Input for this task:
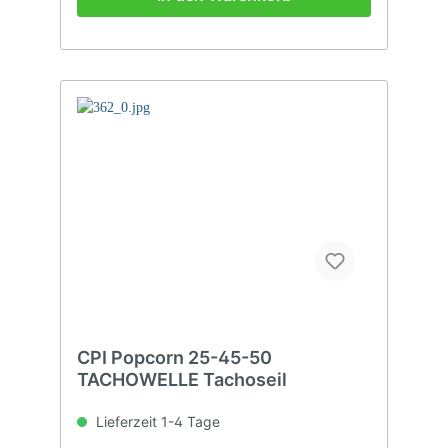
CPI Popcorn 25-45-50
TACHOWELLE Tachoseil
Lieferzeit 1-4 Tage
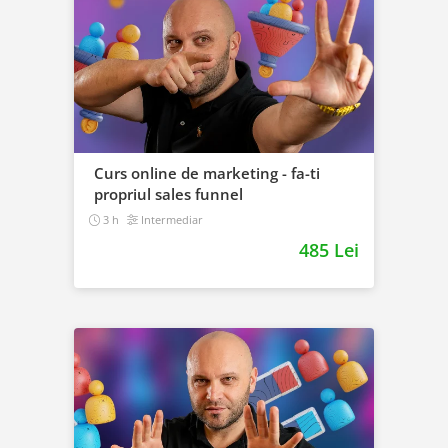
Curs online de marketing - fa-ti
propriul sales funnel
3 h
Intermediar
485 Lei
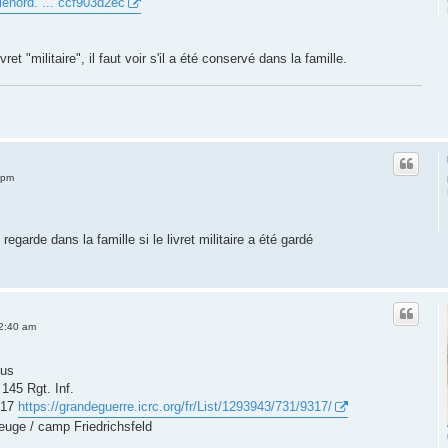
lenord. ... ccf903d2ec
vret "militaire", il faut voir s'il a été conservé dans la famille.
 pm
regarde dans la famille si le livret militaire a été gardé
12:40 am
ous
145 Rgt. Inf.
9317
https://grandeguerre.icrc.org/fr/List/1293943/731/9317/
beuge / camp Friedrichsfeld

Task objective: What you give back should be exactly the lines from the line holding "Curs online de marketing - fa-ti" through the final line of the material, both ends included, and please leave out the pictures.

Reply:
Curs online de marketing - fa-ti
propriul sales funnel
3 h
Intermediar
485 Lei
lenord. ... ccf903d2ec
vret "militaire", il faut voir s'il a été conservé dans la famille.
 pm
regarde dans la famille si le livret militaire a été gardé
12:40 am
ous
145 Rgt. Inf.
9317
https://grandeguerre.icrc.org/fr/List/1293943/731/9317/
beuge / camp Friedrichsfeld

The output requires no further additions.